Fürstenberg: Darüber kann man durchaus diskutieren. Man bekommt jedenfalls keine guten Vorgesetzten, wenn man ihnen lediglich einige Führungsmethoden vermittelt. Gute Führung ist eine Frage der Grundhaltung. Es geht darum, welches Menschenbild jemand hat und wie er mit seinen Mitarbeitern umgeht.

SZ: Man braucht nur das richtige Menschenbild, und alles wird gut?

Fürstenberg: So einfach ist es natürlich nicht. Aber die klassischen Führungsmodelle, bei denen es nur um kognitives Wissen geht, reichen eben nicht mehr aus. Die Mitarbeiter spüren sehr schnell, ob das Verhalten ihres Vorgesetzten authentisch ist oder nicht. Sie merken, ob er sich irgendetwas angelesen hat oder durch eigene Anschauung handelt. Wir wissen eigentlich alle, wie man auf zivilisierte Art mit Menschen umgeht. Deshalb ist die Grundhaltung so wichtig. Und das heißt, eine wertschätzende Kultur im Unternehmen zu schaffen.

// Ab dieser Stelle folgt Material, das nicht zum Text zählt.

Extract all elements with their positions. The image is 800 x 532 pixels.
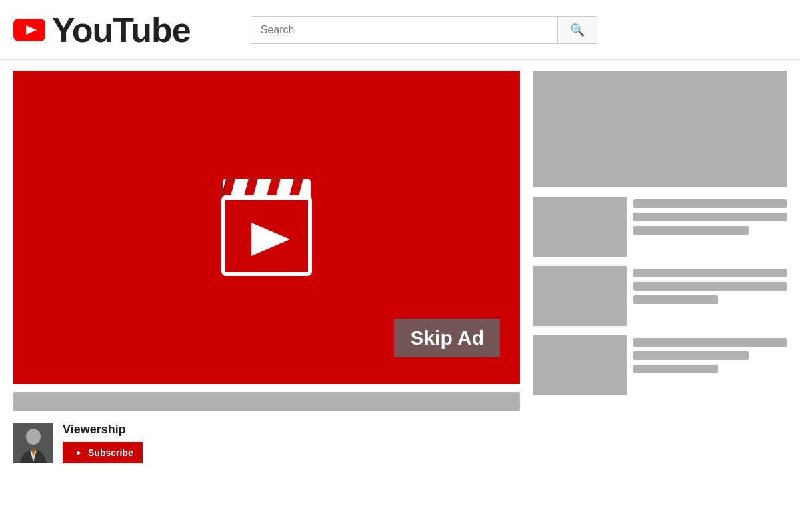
avatar-person-icon (13, 423, 53, 463)
list-item (533, 266, 787, 326)
svg-point-11 (26, 429, 41, 445)
text-line (633, 338, 787, 347)
text-line (633, 295, 718, 304)
text-line (633, 226, 749, 235)
channel-info: Viewership Subscribe (13, 419, 520, 467)
video-column: Skip Ad Viewership (13, 71, 520, 521)
subscribe-button[interactable]: Subscribe (63, 442, 143, 463)
search-area: 🔍 (251, 16, 597, 44)
header: YouTube 🔍 (0, 0, 800, 60)
list-item (533, 335, 787, 395)
text-line (633, 213, 787, 221)
video-player[interactable]: Skip Ad (13, 71, 520, 384)
search-icon: 🔍 (570, 23, 585, 37)
channel-details: Viewership Subscribe (63, 423, 143, 463)
subscribe-play-icon (72, 449, 84, 457)
sidebar-text-lines (633, 197, 787, 235)
sidebar-thumbnail (533, 266, 627, 326)
logo-area: YouTube (13, 10, 191, 50)
text-line (633, 199, 787, 208)
search-input[interactable] (251, 16, 557, 44)
film-clapper-icon (213, 176, 320, 279)
main-content: Skip Ad Viewership (0, 60, 800, 532)
video-progress-bar[interactable] (13, 392, 520, 411)
sidebar-text-lines (633, 266, 787, 304)
avatar (13, 423, 53, 463)
text-line (633, 269, 787, 277)
sidebar-banner-ad (533, 71, 787, 187)
skip-ad-button[interactable]: Skip Ad (394, 319, 500, 357)
text-line (633, 365, 718, 373)
search-button[interactable]: 🔍 (557, 16, 597, 44)
channel-name: Viewership (63, 423, 143, 437)
svg-marker-9 (251, 223, 290, 256)
sidebar-column (533, 71, 787, 521)
subscribe-label: Subscribe (88, 447, 133, 458)
sidebar-thumbnail (533, 335, 627, 395)
youtube-title: YouTube (52, 10, 191, 50)
list-item (533, 197, 787, 257)
text-line (633, 351, 749, 360)
sidebar-thumbnail (533, 197, 627, 257)
youtube-logo-icon (13, 19, 45, 41)
sidebar-text-lines (633, 335, 787, 373)
text-line (633, 282, 787, 291)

SZ: An welchen Werten sollen sich Vorgesetzte orientieren?

Fürstenberg: Die wichtigsten Werte sind Respekt und Achtung vor den Menschen. Wenn man die Leistung der Mitarbeiter wertschätzt, dann werden sie mit Freude an die Arbeit gehen. Einem Unternehmen geht viel Geld verloren, wenn seine Mitarbeiter demotiviert und unzufrieden sind. Und das werden sie, wenn sie das Gefühl haben, ihre Arbeit wird gar nicht wahrgenommen. Unternehmen sind aber zunehmend auf leistungsstarke Mitarbeiter angewiesen. Deshalb lohnt es sich, etwas für die Mitarbeiter zu tun.

SZ: Was denn zum Beispiel?

Fürstenberg: Vorgesetzte sollten es ihren Mitarbeitern ermöglichen, den Arbeitsalltag selbst zu gestalten. Wenn Beschäftigte das Gefühl haben, dass ihr Handeln Auswirkungen hat und dass Leistung registriert wird, dann werden sie sich für ihre Arbeit verantwortlich fühlen. Sie werden also versuchen, möglichst gut zu sein. Was will ein Unternehmen mehr?

Krisen gehen vorbei

SZ: Was raten Sie Menschen, die zu Ihnen kommen und sagen, ich fühle mich den Anforderungen nicht mehr gewachsen?

Fürstenberg: Wir gehen davon aus, dass jeder Mensch die Ressourcen hat, um seine Schwierigkeiten selbst zu lösen. Wir verstehen uns als Moderatoren, damit der Mitarbeiter selbst zu einer guten Lösung kommt. Erfreulicherweise kommen auch Mitarbeiter zu uns, die sagen, "wenn ich so weiter mache, dann bekomme ich ein Burn-out". Diese Mitarbeiter übernehmen für sich selbst Verantwortung. Ihnen kann häufig sehr schnell geholfen werden. Aber wir haben es auch zunehmend mit Mitarbeitern zu tun, die unter Depressionen und anderen schweren psychosomatischen Erkrankungen leiden und in eine klinische Behandlung vermittelt werden müssen.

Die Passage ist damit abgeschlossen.